With Democrats likely to control the U.S. Senate and with Republicans perhaps just holding a small majority in the House, Republican members from blue states and swing districts will want to show their willingness to support change in some areas.

These are some of the initiatives that could be on the agenda for action soon after the election, and that ought to be part of progressive planning:

  • Comprehensive immigration reform. With a deepening reaction against the GOP’s immigration policies among the Hispanic community and business elites, passage of a comprehensive immigration reform bill will be the most obvious and effective antidote.  Republican leaders, the business community and savvy Republicans know this must happen fast in the aftermath on the election.  
  • Paycheck fairness and equal pay for women. Clinton has made this her highest priority and this law came within two votes of passing the Senate in the past. With Trump and Cruz almost certainly pushing away women voters, many Republican members will want to cast this distinguishing vote.
  • Raise the minimum wage to $12.00 an hour. No action would translate so quickly into income gains, and many Republican members will be conscious of how readily red-state voters supported raising the minimum wage when given the chance in referenda.
  • Full and immediate disclosure of secret campaign contributions legalized by Citizens United. Republicans used to support disclosure, and they may be under pressure to do something about the corrupt system of financing campaigns. Transparency is only a small step, but it may be empowering for voters and activists to see that reformers can win. 
  • Student loan debt relief.  If Republicans are wiped out among millennials, there could be Republican support for major steps to relieve or cap student debt, following the example of some employers who are matching student debt payments. As with money and politics, these immediate steps should foreshadow policies that tie student debt to future income.
  • Child tax credit.  PaulRyan and Marco Rubio and the conservative ‘reformicons’ have talked about expanding the child tax credit. An expanded tax credit for younger children could attract Republican support.
  • Infrastructure Bank.Trump andClinton have stressed the need for major infrastructure investment and Clinton backs an infrastructure bank that has been strongly supported by the Chamber of Commerce and labor. Since a bank leverages private funds and operates independently form Congress, it gives Republicans an opening for supporting much greater public investment.  
  • Congressional endorsement of the EPA’s proposed regulations on the future of coal-fired power plants. Big policy changes on renewables or a carbon tax will have to wait until the new administration, but starting with a national consensus on moving away from coal is not unimportant.  
  • Pass ENDA, the Employment Nondiscrimination Act. It prohibits job discrimination on the basis of sexual orientation and the GOP candidates ought to be pressed on where they stand.

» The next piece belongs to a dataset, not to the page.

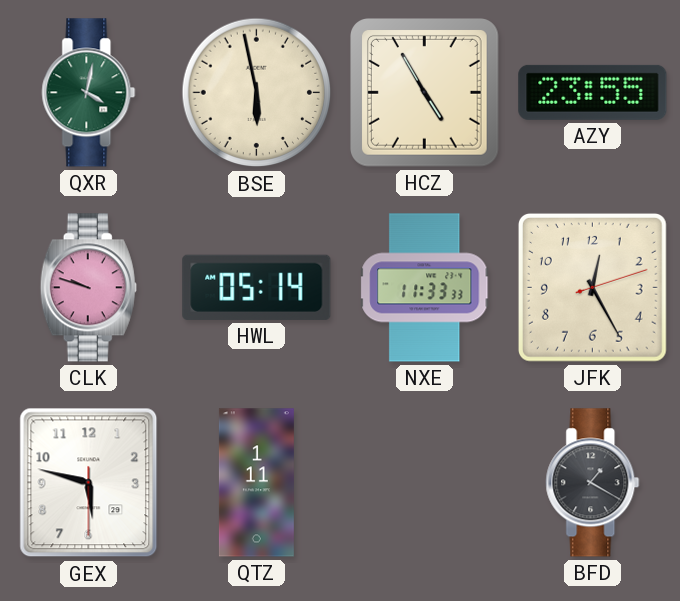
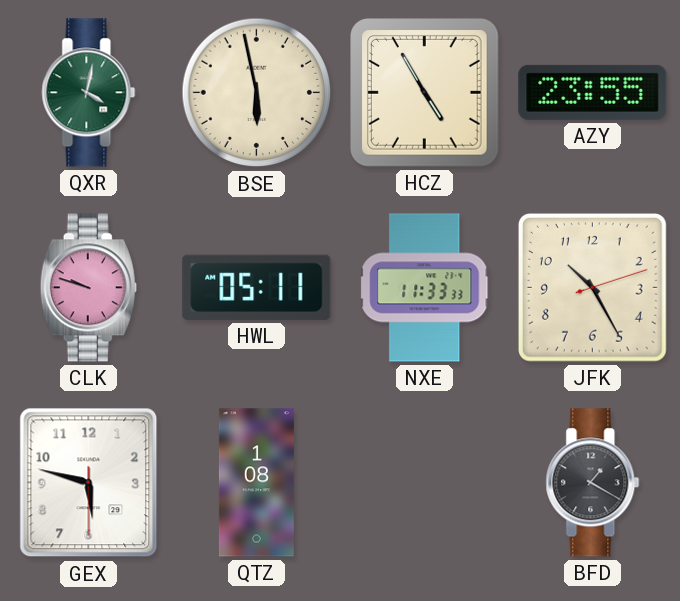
HWL: 05:14 -> 05:11
JFK: 12:25 -> 10:25
QTZ: 1:11 -> 1:08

I am not talking here about the broader set of actions a new Clinton Administration will offer to the country.  The focus here is on the shattered Republican Party and what are the prospects for moving the reform agenda in the election’s aftermath and what should be done now to elevate these possibilities.

Hopefully, this urgent note will begin the discussions.


[1] For background, read the chapter entitled, “The End of the GOP as We Know It,” in my recent book America Ascendant; Democracy Corps’ recent Republican Party Project survey of Republican base voters released in March; Democracy Corps’ January web-survey for the Roosevelt Institute entitled “Taking on the tough fights in 2016: unions, trade & bank policy”; and Democracy Corps’ new survey on behalf of Women’s Voices. Women Vote Action Fund entitled “Edging toward an Earthquake.”